Martes 18 de febrero de 2020
02/09/2019 - 09:20 | Noticias | Sociedad

A los 101 años, murió el “Gordo” Rípodas

El legendario vecino dolorense falleció ayer. Sus restos serán inhumados hoy a las 11:00 en el cementerio local, previo oficio religioso. ¡Hasta siempre, Argentino José Napoleón Rípodas!

Para Argentino Rípodas –aquí junto a su hermana Nélida– el secreto de la longevidad era el trabajo y el buen humor.

Pertenecientes a un linaje de que se caracteriza por la longevidad, los Rípodas forman una nutrida familia (criaron 11 hijos e hijas) de Dolores y toda la zona. “Teníamos una maestra que vivía en casa y nos daba clases a nosotros y a dos primos”, le contó el “Gordo” a Entrelíneas respecto de la vida de principios del siglo pasado en la zona.

Vivieron en el campo que tenían en General Guido, donde hacían todo tipo de tareas: cuidaban la quinta, el monte de frutales, las papas,  ordeñar las vacas, esquilar las ovejas, hacer queso y manteca. “A los 15 años mi padre me puso de puestero, solo, a cuidar 1.500 hectáreas de campo, llenas de vacas y ovejas”, rememoró a los 100 años, con una lucidez impresionante.

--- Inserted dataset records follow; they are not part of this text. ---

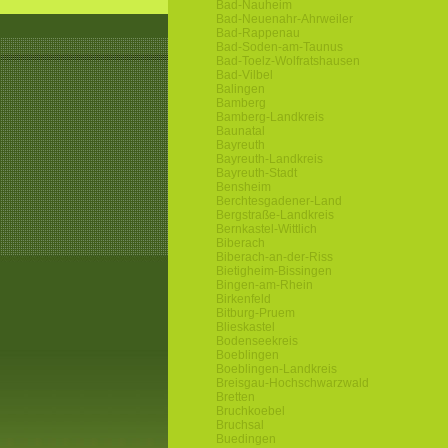
Bad-Nauheim
Bad-Neuenahr-Ahrweiler
Bad-Rappenau
Bad-Soden-am-Taunus
Bad-Toelz-Wolfratshausen
Bad-Vilbel
Balingen
Bamberg
Bamberg-Landkreis
Baunatal
Bayreuth
Bayreuth-Landkreis
Bayreuth-Stadt
Bensheim
Berchtesgadener-Land
Bergstraße-Landkreis
Bernkastel-Wittlich
Biberach
Biberach-an-der-Riss
Bietigheim-Bissingen
Bingen-am-Rhein
Birkenfeld
Bitburg-Pruem
Blieskastel
Bodenseekreis
Boeblingen
Boeblingen-Landkreis
Breisgau-Hochschwarzwald
Bretten
Bruchkoebel
Bruchsal
Buedingen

En la década del 40, cuando sus padres construyeron una gran casa en la ciudad –donde hoy funciona la Policía Federal- se mudaron al pueblo. En realidad, los hombres siguieron en el campo: “Yo estuve en el campo hasta los 84 años, cuando me caí y ya no pude andar a caballo”, recordaría Argentino.

El trabajo y la educación no le quitaron lugar a la diversión. “Para los carnavales nos disfrazábamos y salíamos en un carro con un viejo que tocaba el acordeón. Íbamos a una casa en la que había muchas mujeres, bailábamos un rato y después íbamos para otro lado”, recuerda el “Gordo”, que ante la falta de una mejor propuesta, apelaba al ingenio para disfrazarse: se ponía la ropa de todos los días al revés y una careta hecha con un trapo con agujeros para los ojos y la boca. El baile fue una gran compañía: “Una vez que iba de resero a Castelli con las ovejas –te llevaba tres o cuatro días- llegué a una casa a las 9 de la mañana y me puse a bailar”.

Argentino se mantenía permanentemente informado: leía el diario y desde las 6:00 se prendí a la radio: escuchaba un rato Radio Mitre, otro poco Radio Las Flores, después pasaba a la radio de General Conesa y continuaba hasta el mediodía con radios dolorenses.

En las elecciones legislativas de octubre de 2017 se presentó a votar en el Colegio Nacional pero no figuraba en el padrón, por lo que tuvo que volverse, con sus 100 años, a su casa. Aunque lo tomó tan bien que consideró que “seguro pensaron que me había muerto”, dijo a modo de broma. Su buen humor, decía, fue justamente uno de las claves de su vital longevidad.